The big question, however, is how many people actually tuned in to see the League of Legends World Championship 2015 go down, as Worlds 2014 was immensely popular and many wondered if this year’s event could beat it. But, as Riot Games has now revealed, the World Championship 2015’s viewership beat its predecessor and set new records for the game’s eSports branch.
League of Legends World Championship 2015 Viewership
In a post on the League of Legends eSports blog, Riot Games says that during the course of the tournament (which took place within Europe), the “total cumulative daily unique impressions (the amount of unique viewers that tuned in every day via online and television channels)” reached 334 million, which is a huge increase from the 288 million impressions that the Worlds 2014 got.
Moreover, 360 million hours of live League of Legends eSports were watched from the group stage to the final (almost double the 194 million hours of Worlds 2014) and across the 73 games that took place at Worlds 2015, the average concurrent viewership was 4.2 million, with fans watching for over an hour each session.
In fact, the final between SKT and KOO Tigers alone had a peak concurrent viewership (people tuned in at once) of 14 million (it was 11 million at Worlds 2014) and it logged an overall unique viewer count of 36 million viewers.
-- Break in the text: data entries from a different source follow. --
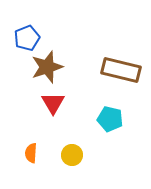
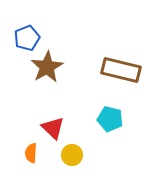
brown star: rotated 12 degrees counterclockwise
red triangle: moved 25 px down; rotated 15 degrees counterclockwise
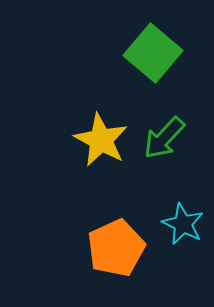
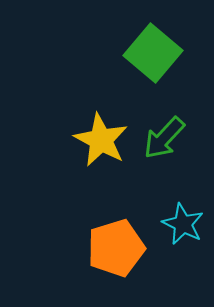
orange pentagon: rotated 8 degrees clockwise
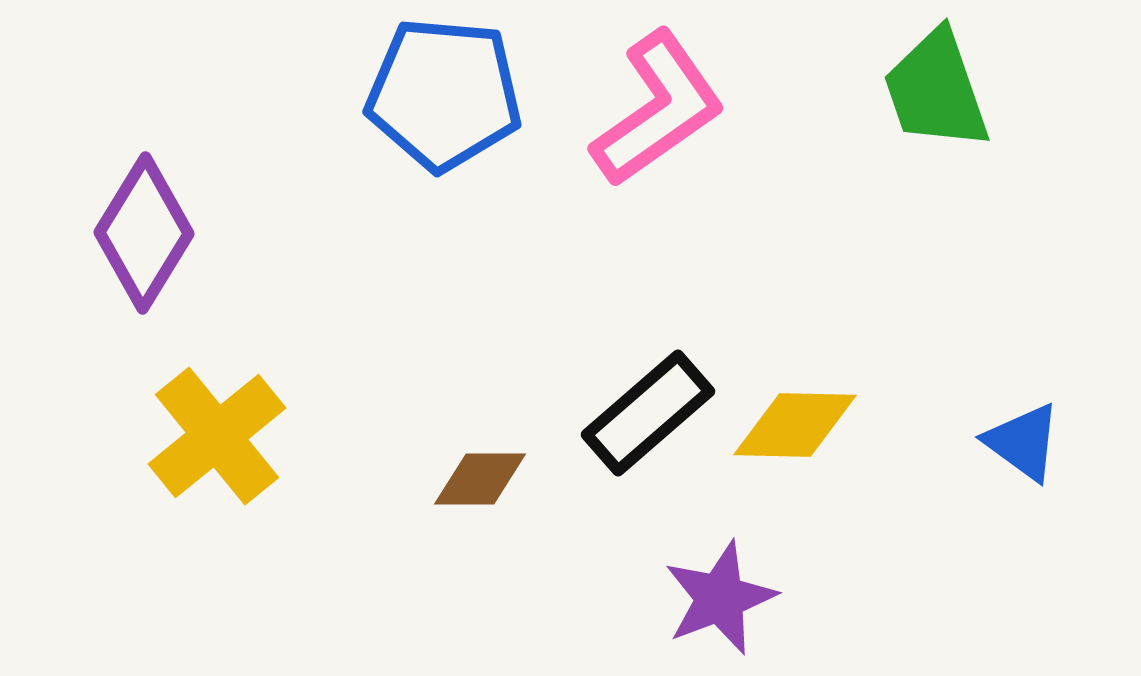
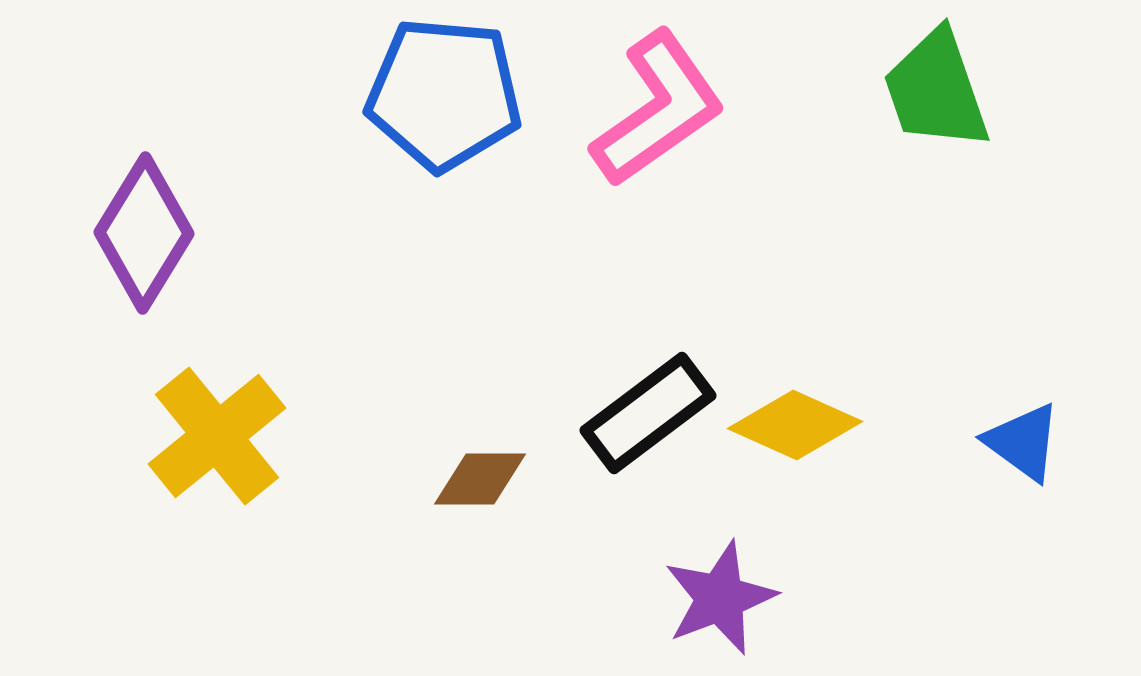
black rectangle: rotated 4 degrees clockwise
yellow diamond: rotated 23 degrees clockwise
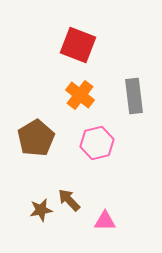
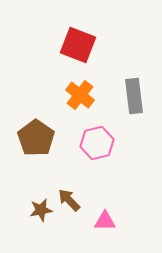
brown pentagon: rotated 6 degrees counterclockwise
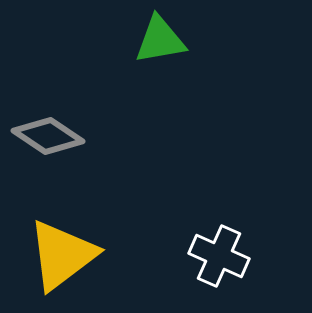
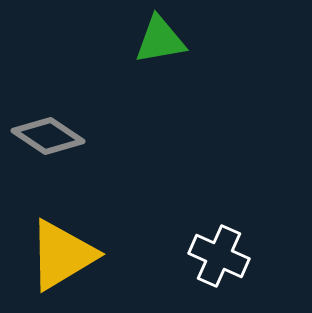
yellow triangle: rotated 6 degrees clockwise
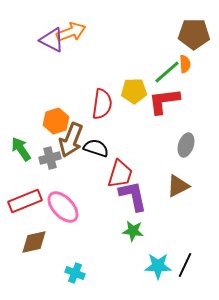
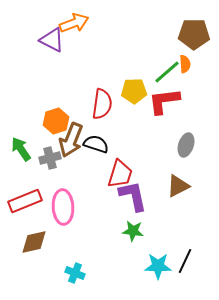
orange arrow: moved 3 px right, 9 px up
black semicircle: moved 4 px up
pink ellipse: rotated 40 degrees clockwise
black line: moved 4 px up
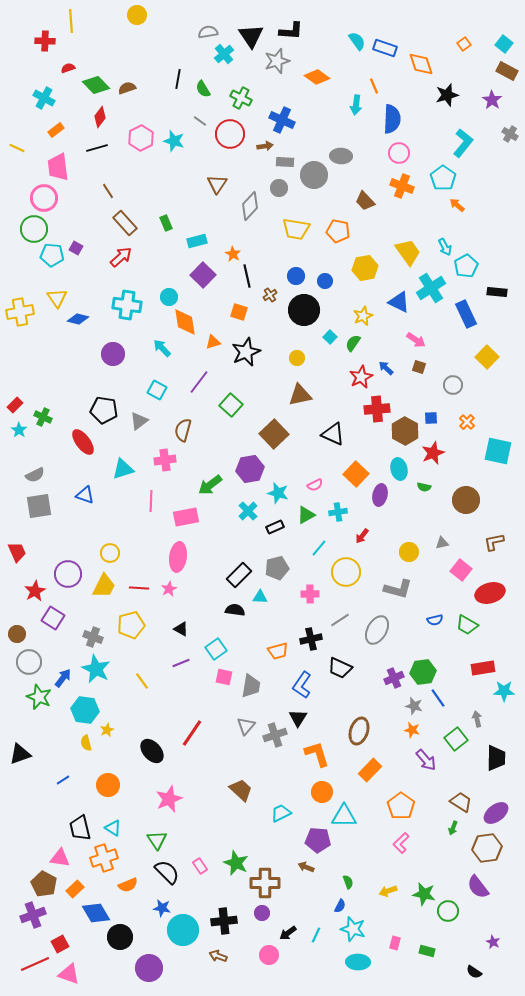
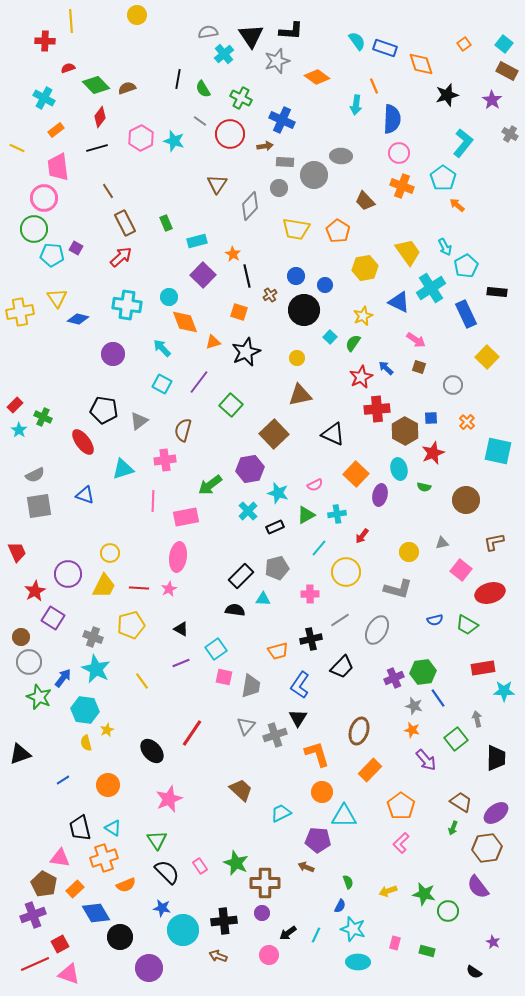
brown rectangle at (125, 223): rotated 15 degrees clockwise
orange pentagon at (338, 231): rotated 20 degrees clockwise
blue circle at (325, 281): moved 4 px down
orange diamond at (185, 322): rotated 12 degrees counterclockwise
cyan square at (157, 390): moved 5 px right, 6 px up
pink line at (151, 501): moved 2 px right
cyan cross at (338, 512): moved 1 px left, 2 px down
black rectangle at (239, 575): moved 2 px right, 1 px down
cyan triangle at (260, 597): moved 3 px right, 2 px down
brown circle at (17, 634): moved 4 px right, 3 px down
black trapezoid at (340, 668): moved 2 px right, 1 px up; rotated 70 degrees counterclockwise
blue L-shape at (302, 685): moved 2 px left
orange semicircle at (128, 885): moved 2 px left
Riot notes that this is a “record-breaking high for any esports event and a climb from last year’s Samsung White-Royal Club matchup at Sangam Stadium which drew 27 million unique viewers”.
As for the future of League of Legends eSports, things only seem to be getting bigger and better. Not only are traditional broadcasters catching onto its popularity (the BBC aired the London-based quarter-final of Worlds 2015) but the rising popularity of pro female players (and women-only League of Legends tournaments) should also be seen as a good thing. Additionally, big changes are coming to the way that EU and NA LCS games are played which should make for more enjoyable viewing.